Wichtiges Stichwort beim Sport mit der Slackline ist der Schutz der Bäume. Im Seepark träfe man immer wieder auf besorgte Passanten, die fragten, ob das Slacklinen den Bäumen denn nicht schade. "Die haben Angst um ihre Bäume im Seepark," sagt Heli. "Was ja auch verständlich ist, irgendwo" ergänzt Jana. Doch das Thema Baumschutz nehme der Verein sehr ernst. Die Angst sei zwar verständlich, gleichzeitig jedoch auch unberechtigt. Befestige man eine Slackline ohne Baumschutz, könne es sein, dass die Rinde abgerieben würde und es zu einer Abschnürung seiner Leitsysteme kommen kann. An dieser Stelle sei es wichtig, dass die Sportlerinnen und Sportler auf die Dicke des Stamms achteten, an welchen die Slacklines gespannt würden und dass ein funktionaler Baumschoner am Baum selbst angebracht wird. "Wenn man da alles richtig macht, dann kann dem Baum auch nichts passieren", sagt Heli.

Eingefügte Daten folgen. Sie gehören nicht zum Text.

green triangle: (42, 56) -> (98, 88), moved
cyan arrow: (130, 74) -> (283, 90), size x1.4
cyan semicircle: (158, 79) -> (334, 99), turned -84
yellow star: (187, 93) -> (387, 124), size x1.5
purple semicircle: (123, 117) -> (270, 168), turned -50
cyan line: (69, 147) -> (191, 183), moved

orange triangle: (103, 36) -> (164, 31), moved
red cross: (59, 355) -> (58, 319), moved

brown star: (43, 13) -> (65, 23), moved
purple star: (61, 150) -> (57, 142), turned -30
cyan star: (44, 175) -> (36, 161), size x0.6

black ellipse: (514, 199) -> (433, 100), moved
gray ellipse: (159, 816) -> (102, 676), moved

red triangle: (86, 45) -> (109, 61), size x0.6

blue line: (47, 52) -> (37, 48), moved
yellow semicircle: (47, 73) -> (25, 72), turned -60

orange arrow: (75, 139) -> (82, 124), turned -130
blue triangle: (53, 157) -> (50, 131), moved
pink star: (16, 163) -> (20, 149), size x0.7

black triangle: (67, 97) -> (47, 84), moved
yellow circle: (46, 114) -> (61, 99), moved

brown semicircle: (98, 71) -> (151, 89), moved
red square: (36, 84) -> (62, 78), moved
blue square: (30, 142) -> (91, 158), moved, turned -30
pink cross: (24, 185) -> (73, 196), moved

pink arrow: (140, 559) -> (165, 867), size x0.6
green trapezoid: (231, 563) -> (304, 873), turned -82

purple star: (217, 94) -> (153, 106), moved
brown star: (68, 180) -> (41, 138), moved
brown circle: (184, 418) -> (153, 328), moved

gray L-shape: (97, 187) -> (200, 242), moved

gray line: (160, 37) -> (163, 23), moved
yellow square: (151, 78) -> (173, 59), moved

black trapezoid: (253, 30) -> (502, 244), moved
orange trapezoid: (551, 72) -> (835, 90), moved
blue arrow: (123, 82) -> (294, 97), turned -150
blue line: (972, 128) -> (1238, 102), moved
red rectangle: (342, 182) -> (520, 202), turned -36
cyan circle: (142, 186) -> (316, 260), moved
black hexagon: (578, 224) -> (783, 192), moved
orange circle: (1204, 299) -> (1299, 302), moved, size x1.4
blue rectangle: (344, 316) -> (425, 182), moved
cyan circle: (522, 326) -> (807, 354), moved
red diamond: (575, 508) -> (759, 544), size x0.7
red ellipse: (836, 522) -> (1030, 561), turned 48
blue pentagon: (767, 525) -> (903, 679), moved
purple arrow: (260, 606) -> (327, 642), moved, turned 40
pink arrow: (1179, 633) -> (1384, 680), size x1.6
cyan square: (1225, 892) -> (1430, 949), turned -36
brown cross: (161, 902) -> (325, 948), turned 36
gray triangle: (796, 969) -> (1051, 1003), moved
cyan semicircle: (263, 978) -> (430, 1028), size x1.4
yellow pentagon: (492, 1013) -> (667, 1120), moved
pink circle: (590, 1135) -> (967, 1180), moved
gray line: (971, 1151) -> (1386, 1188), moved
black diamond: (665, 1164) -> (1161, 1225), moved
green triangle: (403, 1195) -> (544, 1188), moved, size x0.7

Die Mitgliedschaft und der Traum vom eigenen Urban Slackline-Festival

Der Mitgliedsbeitrag beruft sich auf 25 Euro im Jahr. Damit wird ein Gerätepool finanziert, auf den jedes Mitglied der Vereins freien und unbeschränkten Zugriff hat. Angepeilt werden wöchentliche Treffen in den Freiburger Parks, zu welchen Interessierte unverbindlich zu Schnupperstunden dazu stoßen können und Vereinsausflüge, bei denen man dann auch mal übers Wochenende verreist.

"Richtig cool wäre natürlich ein Slackline-Festival, wie es sie schon in anderen Ländern gibt", sagt Jana "Dafür bräuchte man dann eben noch eine Location und vor allem eine Genehmigung. Wir planen gerade viel, aber stehen ja auch gleichzeitig noch ganz zu Beginn der Vereinsgründung." Gerade besteht der Verein aus den Gründungsmitgliedern. Ab sofort können sich Interessierte nun auch über das Mitglieder-Formular auf der Website des Vereins anmelden.